TartanMammy · 24/03/2025 19:25

She sounds spoiled and entitled. She's an adult, why should you fund this for a her as well as her travels?

Supporting a DC through an undergraduate degree, if you can is one thing, funding a masters and world wide travel when they do nothing for it is quite another. When do you place to stop bank rolling her?

Seeline · 24/03/2025 19:25

ElbowsUpRising · 24/03/2025 19:22

She’s burning through 20k which I saved up as a house deposit for her.

😲
So she has been financed through an undergrad, whilst living at home
Worked for a year without contributing to living costs because she refused
Seems to have saved nothing as usual now using her £20k 'nest egg' to bum round the world (why in earth did you let her access that!?)
And is still demanding a fortune be spent on top notch accommodation!!

Oldrunner · 24/03/2025 19:25

ElbowsUpRising · 24/03/2025 19:22

She’s burning through 20k which I saved up as a house deposit for her.

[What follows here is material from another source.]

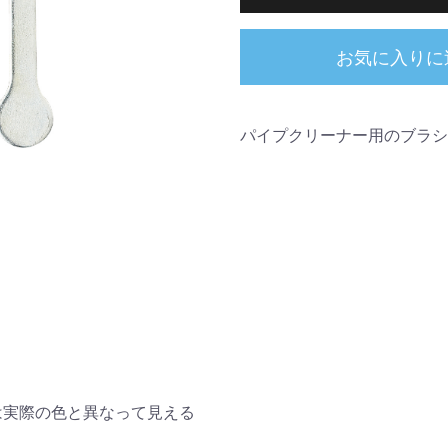
お気に入りに
パイプクリーナー用のブラシ
交換用ブラシ
は実際の色と異なって見える
。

Sorry I don't understand- why on earth are you giving her 20 k for holidays and not saving that to fund her masters? She is being a spoilt brat buy you are enabling her behaviour.
Try saying no

surreygirl1987 · 24/03/2025 19:25

ElbowsUpRising · 24/03/2025 19:12

Oh god don’t start me off on this. So she finished her UG 18 months ago and in December 2023 started working for an architect firm on minimum wage. I suspect she’s saved nothing. She lived at home with no bills and refused to pay board. The company folded and she lost her job early Jan this year so she’s now unemployed. She immediately decided she wasn’t looking for anything else job wise as she’d be leaving in Sept and didn’t want to mess anyone around which was very magnanimous of her. She was also apparently burnt out after working for a year. Shes spending the next few months travelling. She’s off to Europe at the weekend for a month, hosteling so will be cheap apparently. Then off to Canada for two months in the summer. She’s thinking of going to Vietnam or South Korea inbetween.

Whaaaaat?! I'm sorry OP but she sounds incredibly entitled.

ElbowsUpRising · 24/03/2025 19:26

MiddleAgedDread · 24/03/2025 19:24

Sounds like a good time to learn a lesson in life that you can’t have what you can’t afford! Has she not done any paid work during her undergrad degree if she was living at home? If not, I’d suggest she spends her summer wisely or she’s not going to have much to put on her cv when applying for graduate jobs.

She did work part time doing bar work until the start of year 3. She got very acutely ill with blood clots and had to stop work.

OP posts:
lucya66 · 24/03/2025 19:26

pay what you can afford is my advice.

also she might need some help with safety at university. Rapes mostly happen from known people after alcohol consumption, rather than strangers. If she’s worried about being raped you can help her with how to protect herself - such as for example not drinking too much so that she cant ever be taken advantage of by men. Also set up female friendship groups to walk each other home, ensure each other are safe.

hope she is ok and when she’s used to the city, she feels better.

MumCanIHaveASnackPlease · 24/03/2025 19:27

Interesting how she can galavant off on loads of Holidays and travel no problem but can’t work “because of fibromyalgia”

Also no concerns with getting raped in various parts of the world but terrified of big bad Manchester.

Raindropsandeardrops · 24/03/2025 19:27

In regards to the buses, I can't drive for medical reasons and use the buses all the time including university areas and city centre and have never had any issues.
My child travelled six miles to school on them also for years.

I'm not saying there are never weirdos because there are weirdos everywhere but no more than any where else.

ElbowsUpRising · 24/03/2025 19:28

Oldrunner · 24/03/2025 19:25

Sorry I don't understand- why on earth are you giving her 20 k for holidays and not saving that to fund her masters? She is being a spoilt brat buy you are enabling her behaviour.
Try saying no

The money was in an account in her name which sadly went to her without me realising when she was 18yo. I didn’t realise I lost control of it on her 18th birthday. So she got it, promised me she wouldn’t touch it until she was ready to buy a house.